The Blaskets form a group of seven islands about five kilometres off the tip of the Dingle Peninsula, in the South West of Ireland. Five islands have been inhabited on occasion: the Great Blasket, Inisickilaun, Inis na Bró, Inis Tuaisceart and Beginis. Populations on the smaller islands were always low, but more sizable on the Great Blasket.

The earliest inhabitants of the islands were monks, in the early Middle Ages. Residence by secular people, since the medieval period, is thought to have been sporadic. Records indicate that from the early nineteenth century there was continual inhabitation until 1953, when the Island was evacuated. During that time the population usually hovered around the 150 mark. In 1953 it numbered only 20 and since then nobody has lived permanently on the Blaskets. Irish was always the language of the Island although English was taught in the school.

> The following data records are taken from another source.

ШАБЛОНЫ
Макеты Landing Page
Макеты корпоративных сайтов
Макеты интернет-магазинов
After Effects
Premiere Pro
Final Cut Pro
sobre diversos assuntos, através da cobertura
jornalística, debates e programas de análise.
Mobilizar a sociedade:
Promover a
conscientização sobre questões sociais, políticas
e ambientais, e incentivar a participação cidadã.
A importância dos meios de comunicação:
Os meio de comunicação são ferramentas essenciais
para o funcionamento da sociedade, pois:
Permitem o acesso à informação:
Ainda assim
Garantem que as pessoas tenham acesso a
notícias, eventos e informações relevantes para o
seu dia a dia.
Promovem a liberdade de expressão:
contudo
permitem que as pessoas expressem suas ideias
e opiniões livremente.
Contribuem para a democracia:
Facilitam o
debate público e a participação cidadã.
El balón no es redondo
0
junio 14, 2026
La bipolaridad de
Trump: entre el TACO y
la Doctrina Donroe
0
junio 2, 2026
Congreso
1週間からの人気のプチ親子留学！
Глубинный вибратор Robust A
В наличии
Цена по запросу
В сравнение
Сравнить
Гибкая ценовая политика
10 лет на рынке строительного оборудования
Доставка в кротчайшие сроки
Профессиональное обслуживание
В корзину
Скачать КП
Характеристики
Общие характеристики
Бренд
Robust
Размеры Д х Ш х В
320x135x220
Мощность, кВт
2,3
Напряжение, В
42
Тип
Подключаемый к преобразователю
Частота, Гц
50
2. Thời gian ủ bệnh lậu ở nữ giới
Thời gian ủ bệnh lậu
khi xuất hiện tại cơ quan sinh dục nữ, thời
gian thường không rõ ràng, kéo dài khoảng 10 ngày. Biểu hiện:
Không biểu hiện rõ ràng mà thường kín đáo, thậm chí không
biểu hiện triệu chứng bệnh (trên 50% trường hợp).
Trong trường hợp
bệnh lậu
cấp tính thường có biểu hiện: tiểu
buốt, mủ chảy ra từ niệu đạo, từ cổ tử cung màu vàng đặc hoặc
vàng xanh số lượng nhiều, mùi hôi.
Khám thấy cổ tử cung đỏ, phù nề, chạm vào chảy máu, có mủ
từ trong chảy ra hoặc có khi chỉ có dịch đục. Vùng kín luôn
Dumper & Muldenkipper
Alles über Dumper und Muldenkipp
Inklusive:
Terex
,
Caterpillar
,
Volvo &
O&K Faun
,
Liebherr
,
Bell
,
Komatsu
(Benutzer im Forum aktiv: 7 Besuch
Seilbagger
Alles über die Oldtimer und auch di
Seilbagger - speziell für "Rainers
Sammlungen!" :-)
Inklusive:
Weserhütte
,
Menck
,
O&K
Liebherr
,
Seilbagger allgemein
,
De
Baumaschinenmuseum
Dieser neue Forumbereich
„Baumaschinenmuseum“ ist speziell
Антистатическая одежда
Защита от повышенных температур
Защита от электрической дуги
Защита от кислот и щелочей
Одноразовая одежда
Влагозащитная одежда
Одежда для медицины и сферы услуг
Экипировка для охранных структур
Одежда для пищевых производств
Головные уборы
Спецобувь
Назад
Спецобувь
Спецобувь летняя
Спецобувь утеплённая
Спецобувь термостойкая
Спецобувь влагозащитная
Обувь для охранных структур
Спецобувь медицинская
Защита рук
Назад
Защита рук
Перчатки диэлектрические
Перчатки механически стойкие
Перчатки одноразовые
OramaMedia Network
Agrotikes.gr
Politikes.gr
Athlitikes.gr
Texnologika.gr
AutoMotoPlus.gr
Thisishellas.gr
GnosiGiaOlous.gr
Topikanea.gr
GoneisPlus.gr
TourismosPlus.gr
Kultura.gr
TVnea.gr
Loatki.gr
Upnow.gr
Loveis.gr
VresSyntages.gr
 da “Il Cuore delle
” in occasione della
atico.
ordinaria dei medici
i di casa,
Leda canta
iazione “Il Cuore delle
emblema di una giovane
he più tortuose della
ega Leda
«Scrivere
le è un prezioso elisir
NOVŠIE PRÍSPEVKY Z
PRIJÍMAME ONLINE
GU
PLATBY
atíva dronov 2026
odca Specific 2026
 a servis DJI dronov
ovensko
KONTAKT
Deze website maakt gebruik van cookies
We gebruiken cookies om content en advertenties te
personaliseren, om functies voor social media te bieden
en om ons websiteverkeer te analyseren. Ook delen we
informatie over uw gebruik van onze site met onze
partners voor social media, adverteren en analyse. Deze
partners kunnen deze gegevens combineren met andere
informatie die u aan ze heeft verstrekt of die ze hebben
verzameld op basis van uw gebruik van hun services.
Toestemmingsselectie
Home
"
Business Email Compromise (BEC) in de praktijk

I like this lonely spot better than anywhere in Ireland. The golden mountains of Ireland stretch before me. The sea is dashing itself against the rocks and rushing into the black coves and ravines where the seals live.

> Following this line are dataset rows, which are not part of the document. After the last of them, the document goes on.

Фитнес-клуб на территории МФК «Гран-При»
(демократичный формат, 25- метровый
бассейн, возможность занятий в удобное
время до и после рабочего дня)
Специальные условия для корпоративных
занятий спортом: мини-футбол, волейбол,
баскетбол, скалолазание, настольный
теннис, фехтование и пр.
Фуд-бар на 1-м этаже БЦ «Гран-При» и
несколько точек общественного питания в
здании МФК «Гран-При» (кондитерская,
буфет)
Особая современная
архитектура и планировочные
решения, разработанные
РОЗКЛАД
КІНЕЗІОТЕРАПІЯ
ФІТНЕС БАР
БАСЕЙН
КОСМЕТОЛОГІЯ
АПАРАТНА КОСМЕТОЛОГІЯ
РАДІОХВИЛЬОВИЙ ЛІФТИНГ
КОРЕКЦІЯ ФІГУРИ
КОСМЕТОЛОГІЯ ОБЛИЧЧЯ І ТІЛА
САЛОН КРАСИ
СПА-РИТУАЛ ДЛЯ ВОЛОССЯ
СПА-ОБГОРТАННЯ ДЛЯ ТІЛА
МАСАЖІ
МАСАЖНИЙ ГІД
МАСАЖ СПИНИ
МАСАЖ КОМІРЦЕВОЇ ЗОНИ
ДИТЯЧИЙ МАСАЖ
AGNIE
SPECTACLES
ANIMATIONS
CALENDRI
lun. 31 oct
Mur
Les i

Peig Sayers An Old Woman’s Reflections, 1962

Peig Sayers, Banríon Scéalaithe Éireann
Peig Sayers, Queen of Irish Storytellers

Peig Sayers was born in Baile Viocáire, Dún Chaoin. She went to school there, and as a teenager worked as a hired girl in Dingle. When she was nineteen, she married Pádraig Ó Guithín (Peatsaí Flint – a Blasket Islander and a ‘strong and athletic’ fisherman) and moved to the island. The couple had ten children, three of whom died in infancy. Peatsaí died in 1923. In 1942 Sayers and her son Mícheál moved back to Baile Viocáire. She died in St Elizabeth’s Hospital, Dingle, in 1958.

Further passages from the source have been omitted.